Saturday, December 27, 2014

15 Week Bumpdate and Slowing Down!



Hey guys! It's been about a month, sorry for the lack of posting. I promise I'm still around. I always forget how hard it is to blog during the holidays, and this year, we had a ton going on.  No wedding this time (thank goodness, that was a lot last year), but with our baby news, we had a lot of family to visit with in the past few weeks.  Holiday parties too. Celebrating a one year anniversary.  Both of us had crazy work schedules. We're packing to move into our new house in the next two weeks. Christmas was great and were both fortunate to finally spend a holiday in the same town for the first time in about 4 years.  

SO things have developed in the past few weeks.....

That's me at 13 weeks.  I told Jarrett to take this picture because there were a lot of requests from my out of town friends to see the bump.  It's definitely there.  I also worked a whole exhausting day and wolfed down some dinner before this, so a food baby is sitting on top of the real baby.  I also was super duper tired but trying to look perky. Don't judge me, that pregnancy fatigue is no joke. 

Today I'm at 15 weeks.  No new picture to post, but I'll try to put that up soon.  I'm blogging from Starbucks and feel kind of like a tool asking a random stranger to take a belly photo this morning :)  I'm pretty sure that I'll be all belly throughout this pregnancy.  I haven't gained any weight yet, which is odd to look down and see your waistline look totally different than it did a few weeks ago.  

Physically, I feel awesome.  Right around Thanksgiving, I started to feel a huge surge of energy, which is encouraging. Everyone told me that the second trimester would be the best 3 months of my life, so I'm definitely taking advantage of that right now.  I will not lie, I have avoided the gym for quite awhile.  Smelling sweat and being around a ton of people makes me anxious, so I'm doing more home workouts, walking and running.  I have lost some muscle tone after not doing anything for the entire month of November besides walk Boone.  There were just days where I would be so tired after work that it was all I could do to cook a pizza and take the dog out for a quick walk without wanting to immediately take a nap.  I napped in my car a few times.  I just learned to rest when I needed to.  So glad to have some energy back though.  I have enjoyed getting back outdoors and doing some workouts.  My husband has enjoyed me becoming his DD for the next 6-7 months.



Mentally and emotionally, I have my good days and bad days.  There was a Christmas commercial or 6 that I cried at. There were people that felt super opinionated about what I should and shouldn't be doing while pregnant, which has spontaneously made me want to throat punch them at times.  The hormone surges were really tough and made me feel less like my perky self.  Growing a human is no joke.  

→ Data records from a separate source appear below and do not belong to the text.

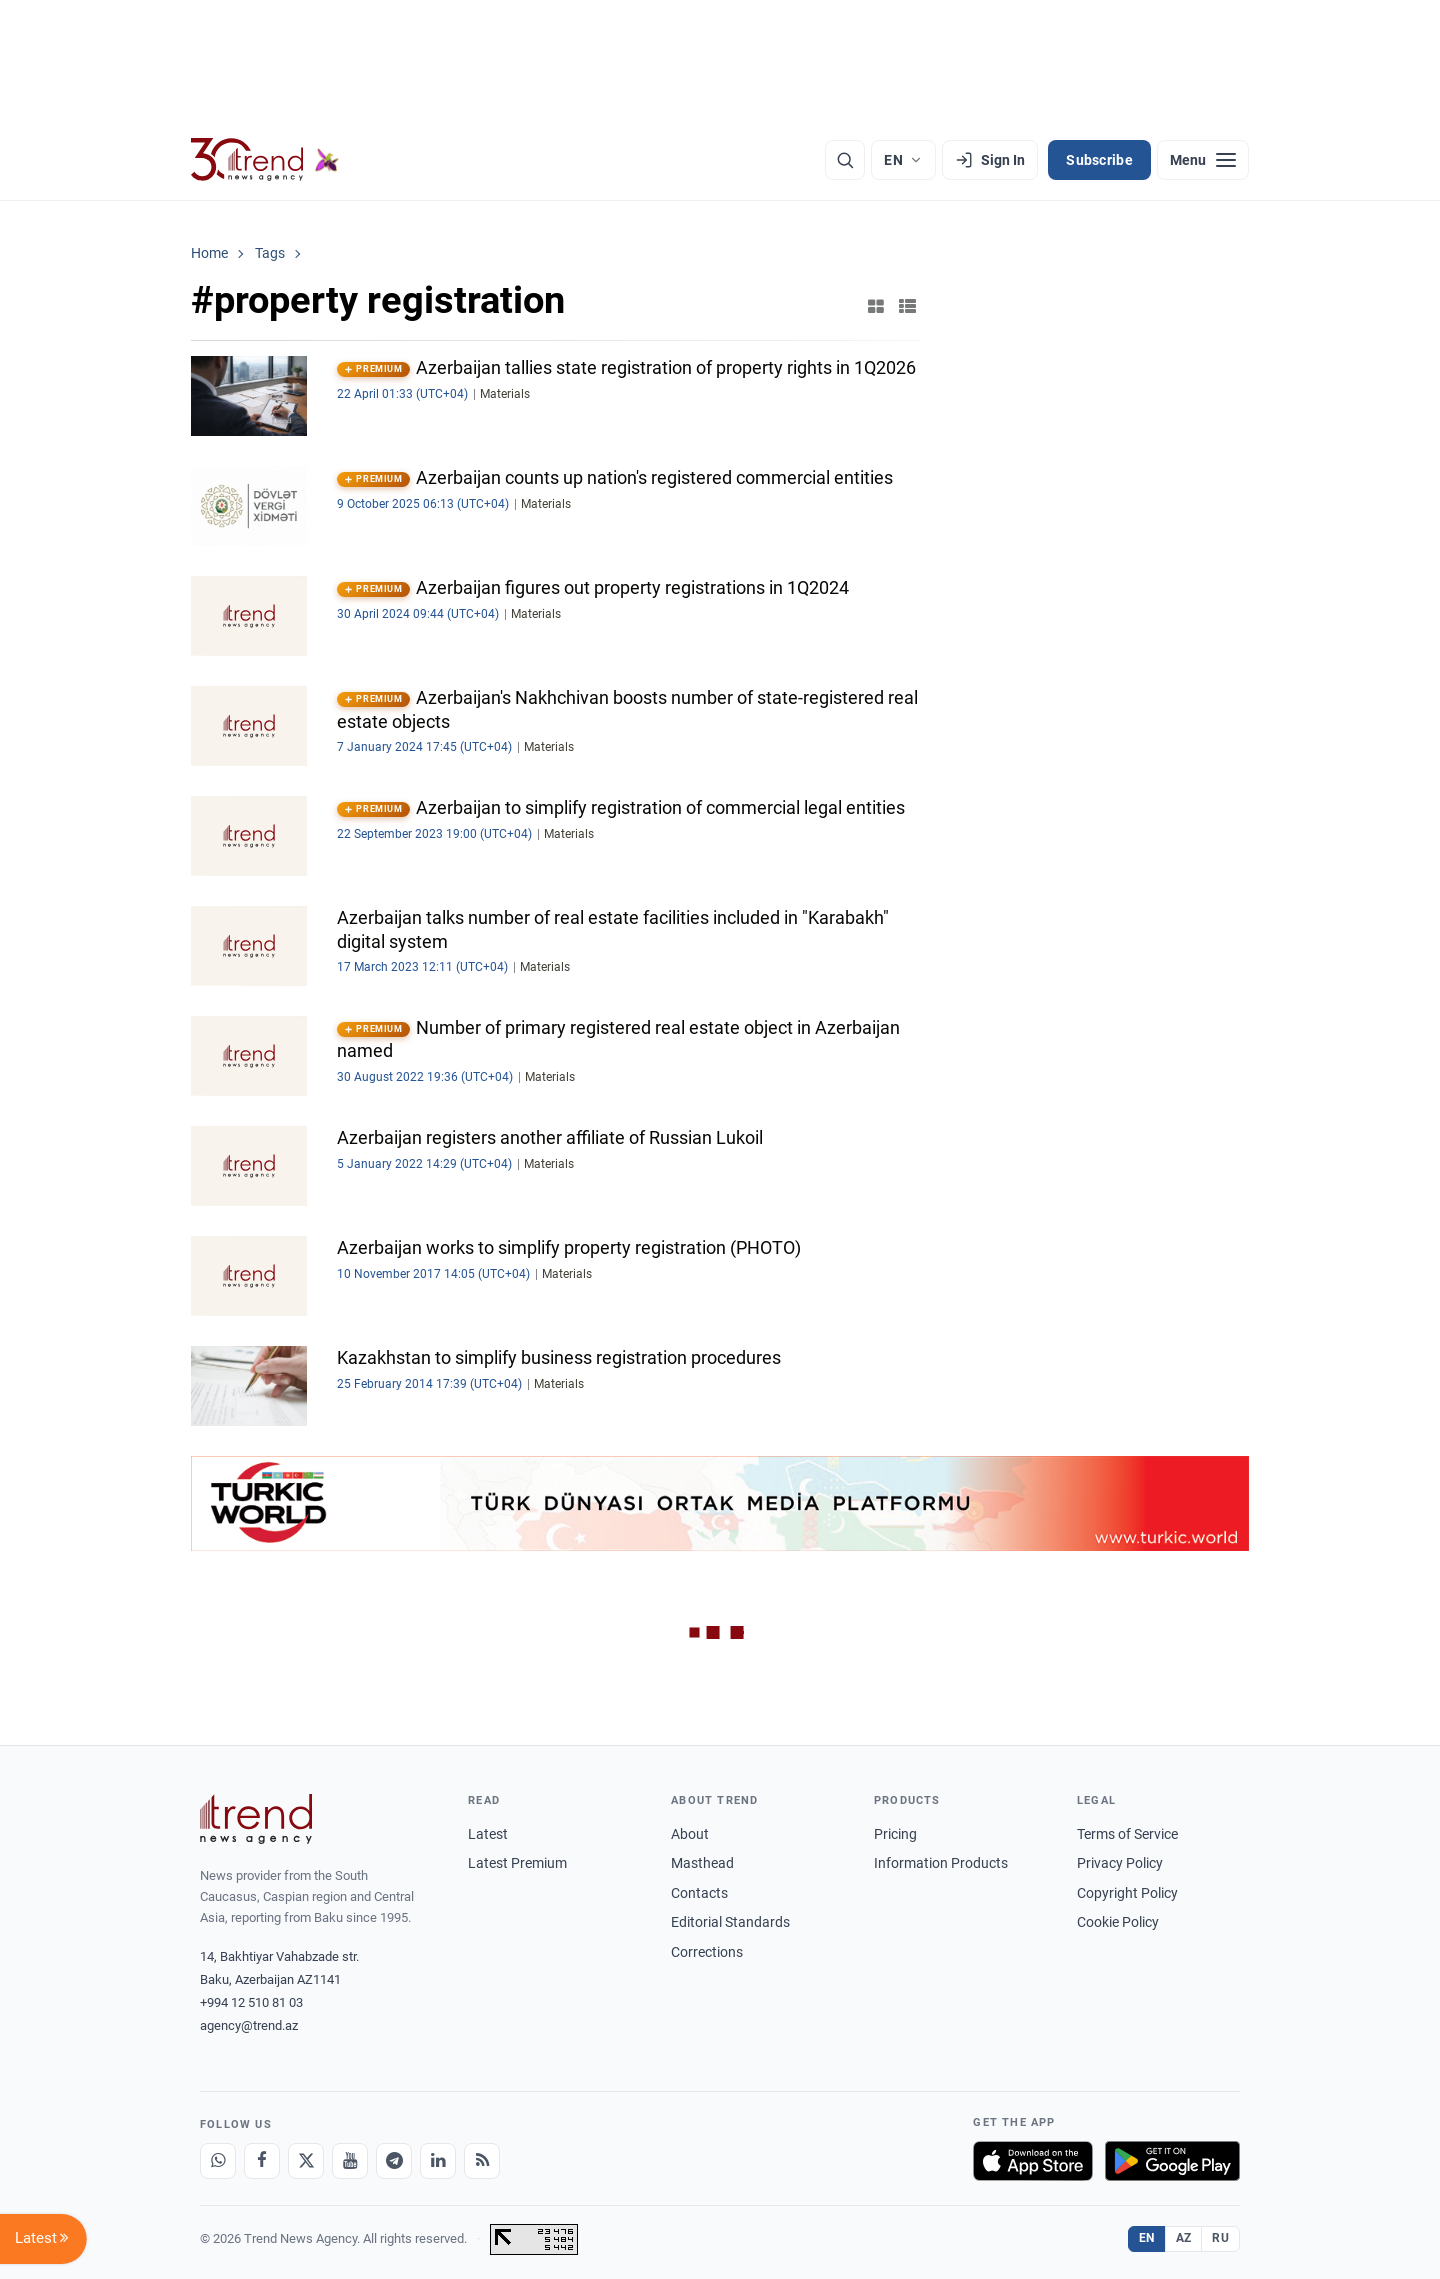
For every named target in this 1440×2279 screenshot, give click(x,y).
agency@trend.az (249, 2025)
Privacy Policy (1120, 1863)
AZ (1184, 2238)
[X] (306, 2161)
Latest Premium (517, 1863)
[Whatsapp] (218, 2161)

Eating clean in general is just hard to do.  It's a lot of prep each week and it involves having the desire and taste for whole, natural foods.  I have craved pizza, pasta, cereal, and cheese for 12 weeks.  Major carb load. It feels like the night before a half marathon....just every day of my life for 3 months. Things like chick peas, broccoli, and spinach that I loved so much lost a ton of appeal.  But now that I'm feeling better, I'm enjoying fresh fruit and veggies again and back to some small meal prep.  I do feel like I need to eat immediately most days though, and have had some emergency situations to where I felt like I would panic if my soup and sandwich didn't materialize in front of me in less than 10 minutes.  I had a pregnant friend get super snippy one time at a waiter who didn't bring out her Mexican cheese dip quick enough.  I always thought that was hilarious until I pretty much came to a quick understanding of what she was going through recently.  MUST EAT NOW.


All in all, I'm hitting the sweet spot.  I feel healthy and more like myself.  One thing that I am learning to adjust to is telling myself to slow down.  And that it's OK to slow down.  You guys all know that before there was a baby on the way, I was working like a crazy nut and doing things after work like power lifting, pushing 150 pound sleds, and trying to squat my body weight.  I've cut back hours at work to 40 hours a week.  The industry in which I work is demanding and this time of the year is by far the craziest, but I had to scale it back in order to stay sane.  It's hard, because I'm usually an overachiever, but I have something more important going on right now that needs my attention.  I'm learning that it's fine to say no to certain things.  I'm typically a people pleaser and always feel the need to make everyone happy, but I'm quickly learning that is not longer my mojo while carrying a baby.  I have to focus on me and my little family right now.  I have to make decisions that I feel like are good for me, but that may not please everyone around me.  And you know what? It's OKKKKKKKKKKK.  It's OK to go on a run if I feel up to it.  It's OK to let my laundry go a few days.  Its OK if I feel like laying in my bed on Sunday on a gorgeous day and binge watching Netflix 80's movies.